◆ What needs to be done
Everything in the listing below from the line containing "Identify the click" through the line containing "OPS (1019, 1078)" must be repeated exactly; the remaining lines are not wanted.

◆ Data to use

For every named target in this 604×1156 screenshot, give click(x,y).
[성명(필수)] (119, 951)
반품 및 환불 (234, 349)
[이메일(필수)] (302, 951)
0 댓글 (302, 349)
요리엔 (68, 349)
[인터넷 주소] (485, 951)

--

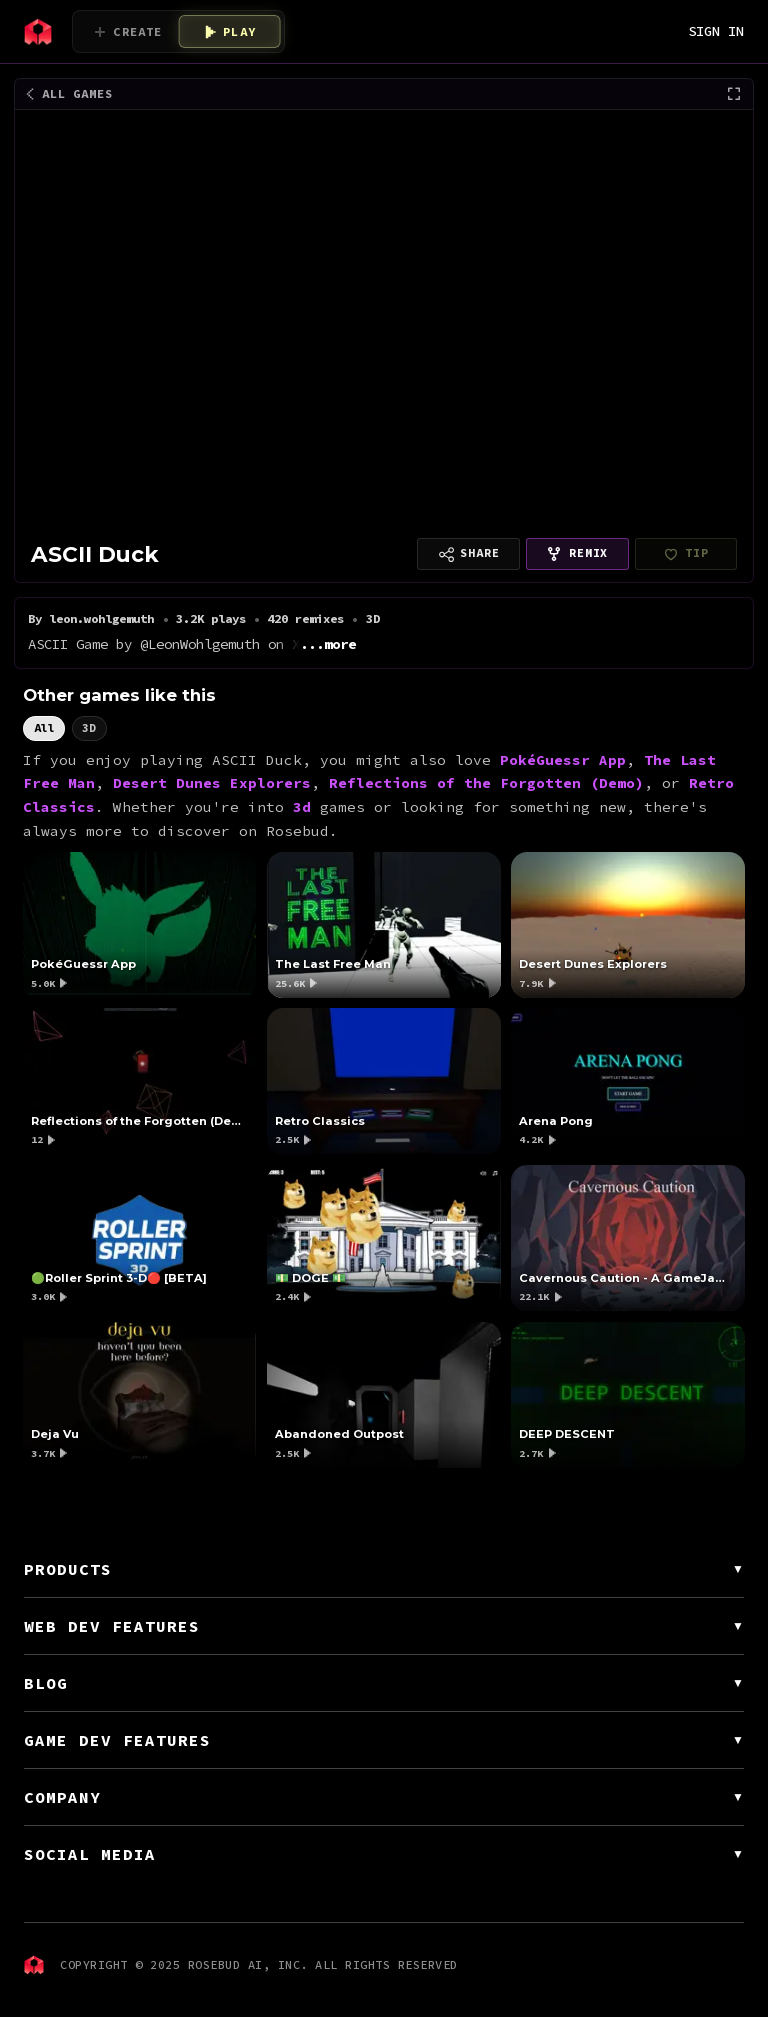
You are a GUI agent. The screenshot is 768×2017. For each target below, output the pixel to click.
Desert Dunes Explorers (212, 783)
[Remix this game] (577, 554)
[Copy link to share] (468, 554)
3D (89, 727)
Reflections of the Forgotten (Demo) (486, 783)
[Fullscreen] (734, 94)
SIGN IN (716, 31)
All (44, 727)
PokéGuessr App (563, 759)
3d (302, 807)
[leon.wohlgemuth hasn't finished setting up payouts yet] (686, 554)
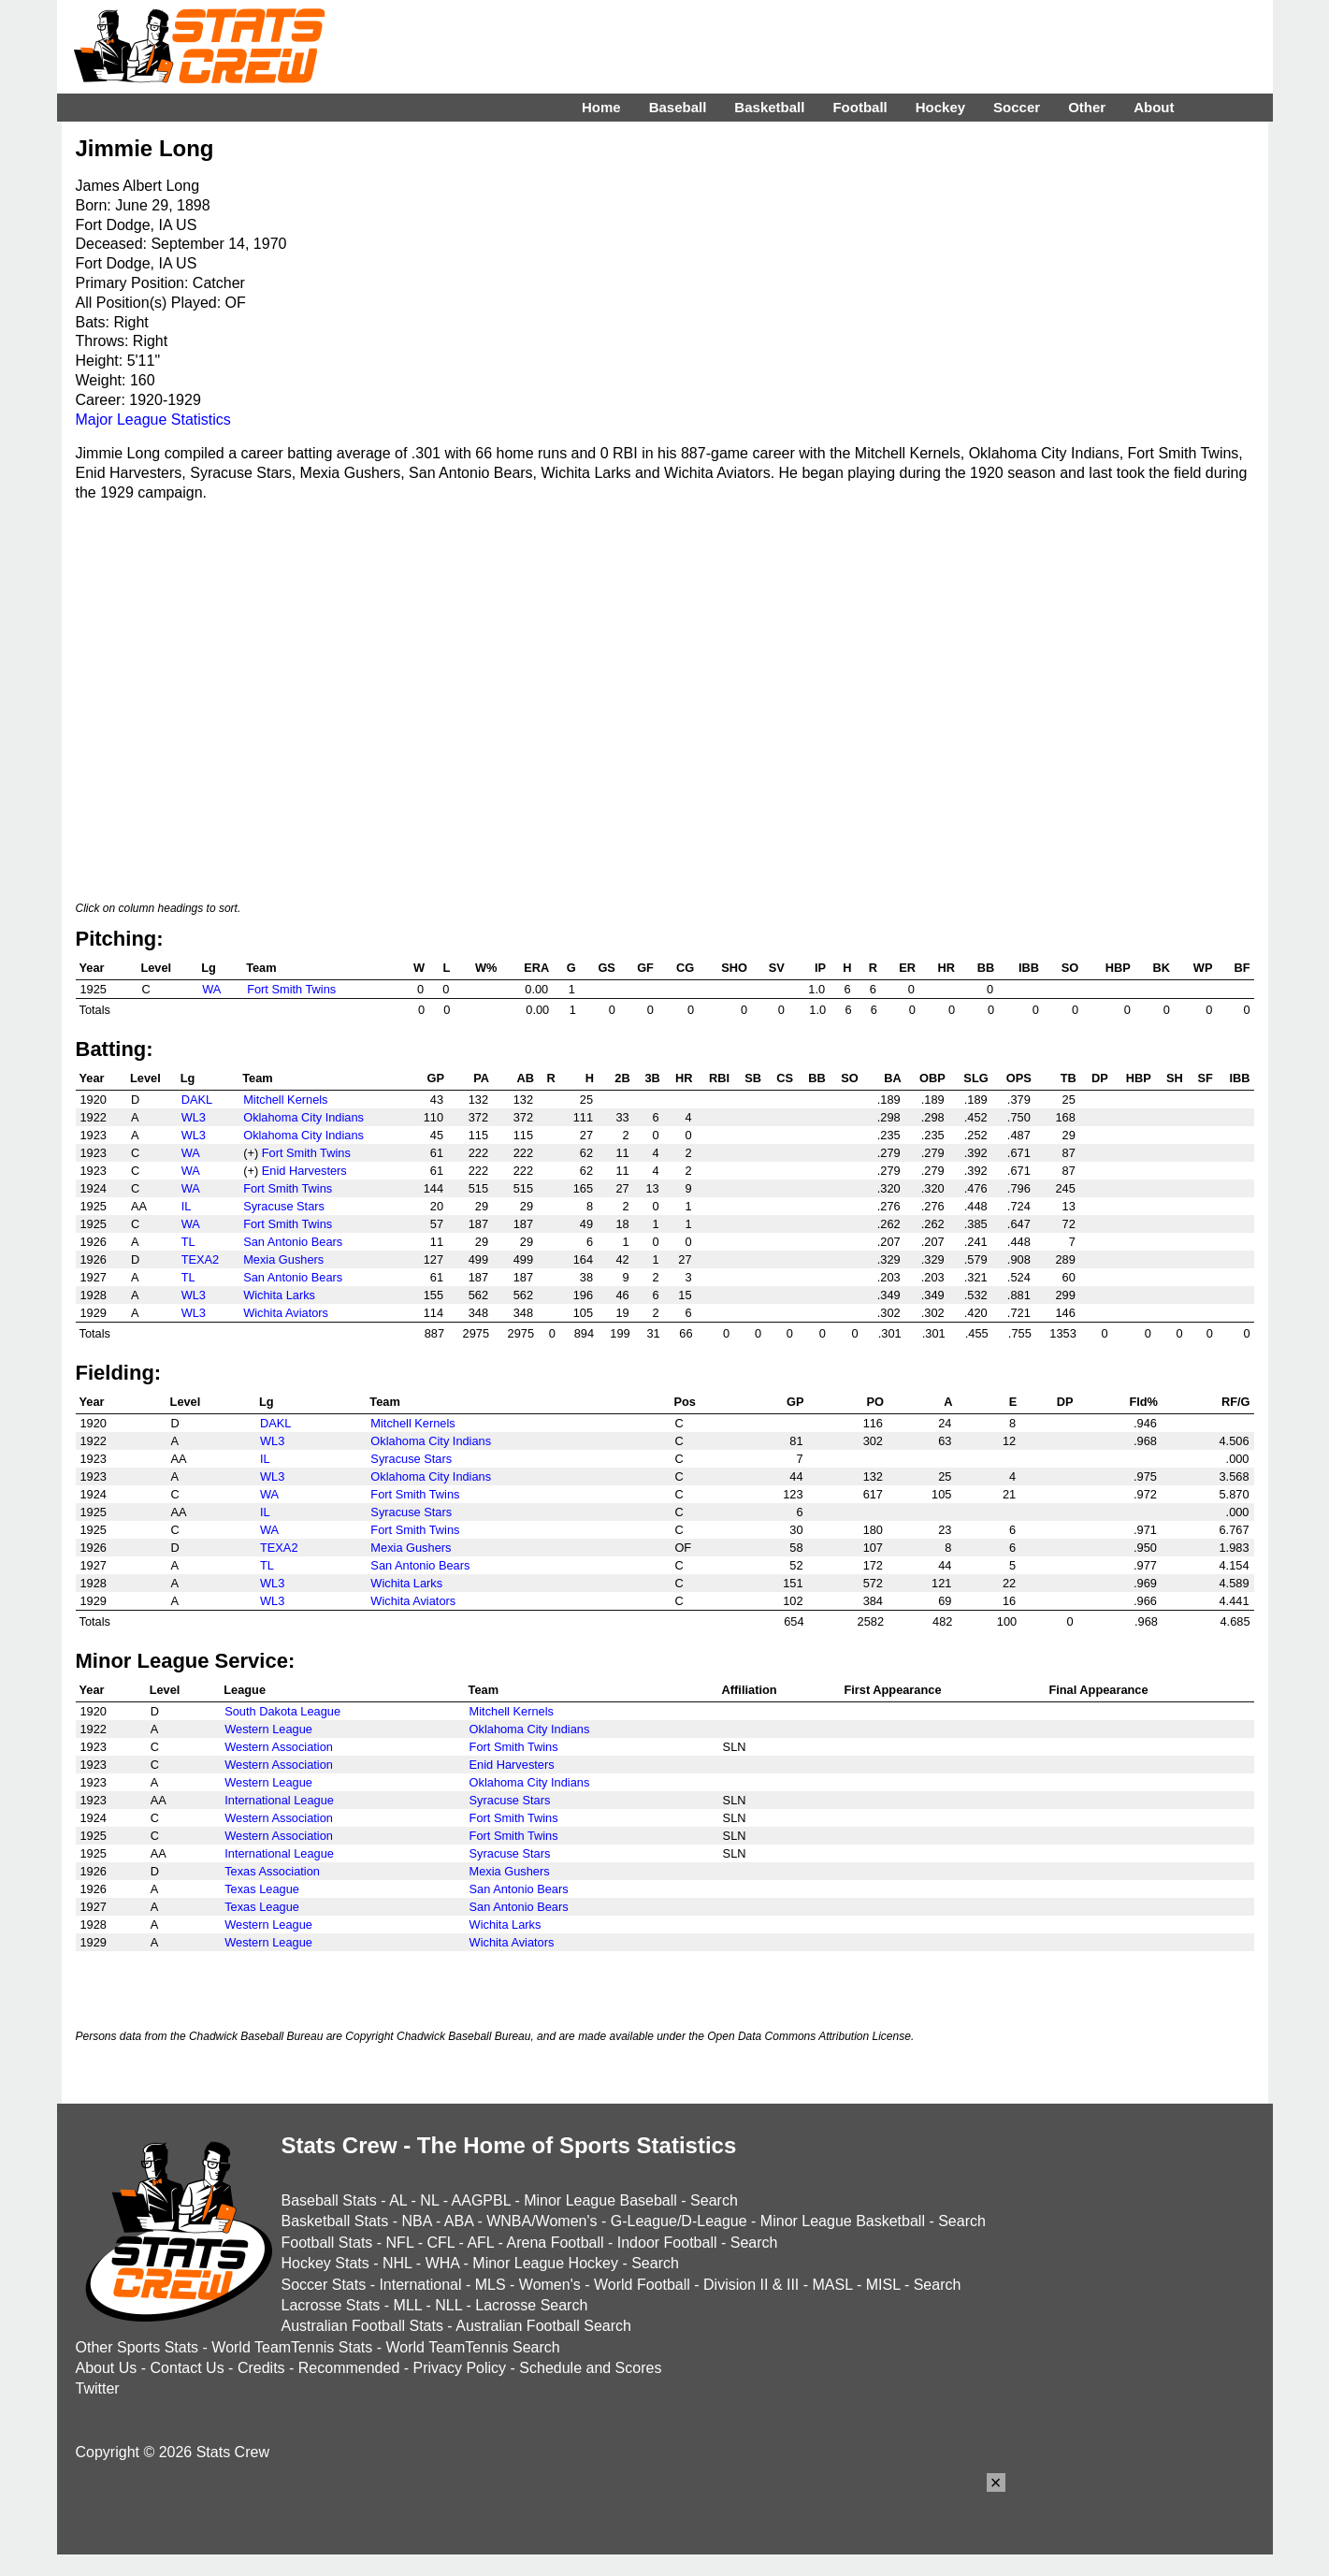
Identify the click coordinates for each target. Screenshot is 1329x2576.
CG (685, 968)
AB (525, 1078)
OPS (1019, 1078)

==

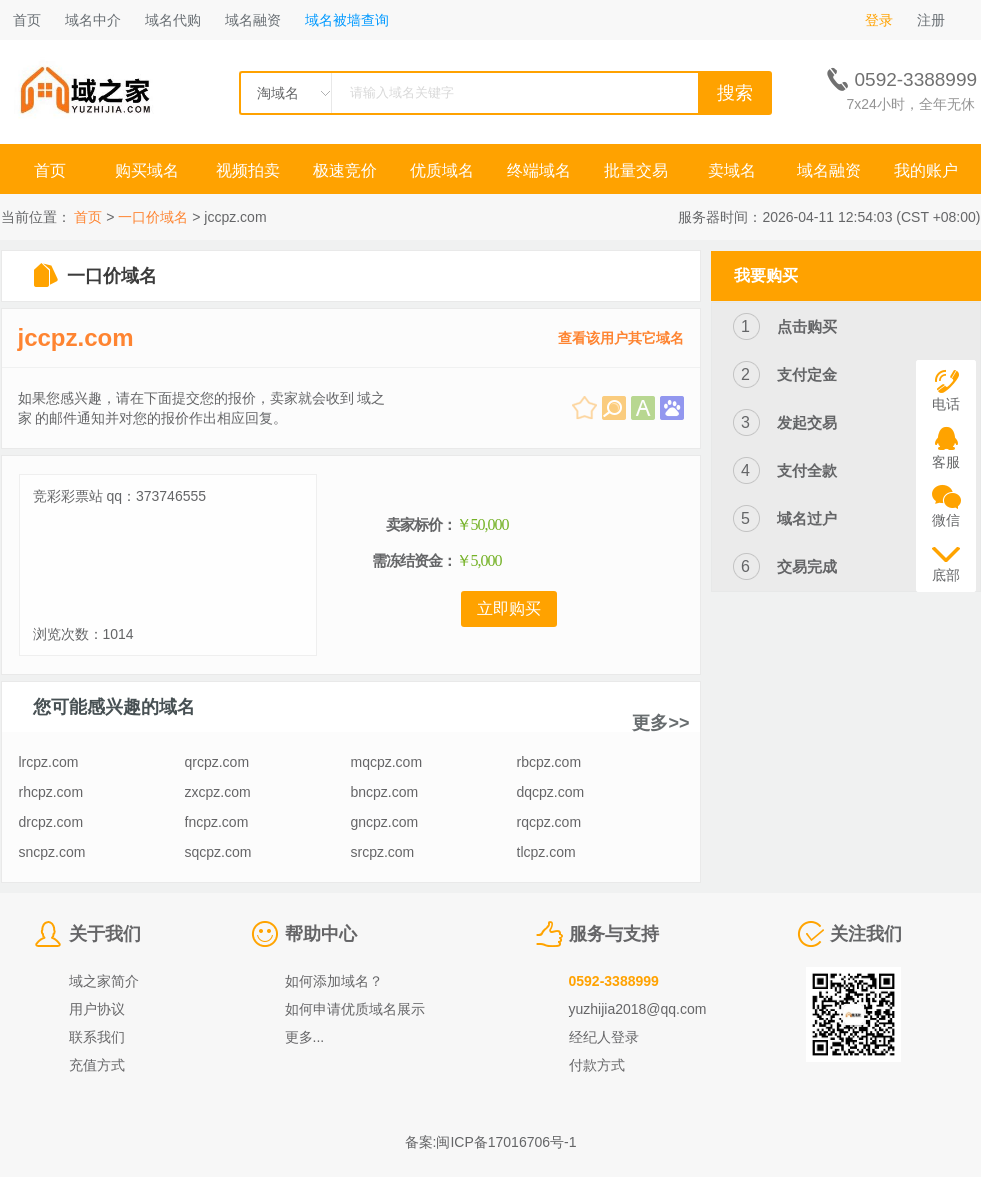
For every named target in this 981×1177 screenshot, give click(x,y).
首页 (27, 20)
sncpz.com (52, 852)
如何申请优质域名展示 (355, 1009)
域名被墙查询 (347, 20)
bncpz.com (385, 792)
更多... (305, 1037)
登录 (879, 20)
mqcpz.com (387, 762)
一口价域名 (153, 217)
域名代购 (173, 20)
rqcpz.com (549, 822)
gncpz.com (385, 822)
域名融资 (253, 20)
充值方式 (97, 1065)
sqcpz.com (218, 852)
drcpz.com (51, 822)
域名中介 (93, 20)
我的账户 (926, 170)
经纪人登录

◆ Task answer
Identify the click coordinates for each target. Screenshot is 1329x2576.
CG (685, 968)
AB (525, 1078)
OPS (1019, 1078)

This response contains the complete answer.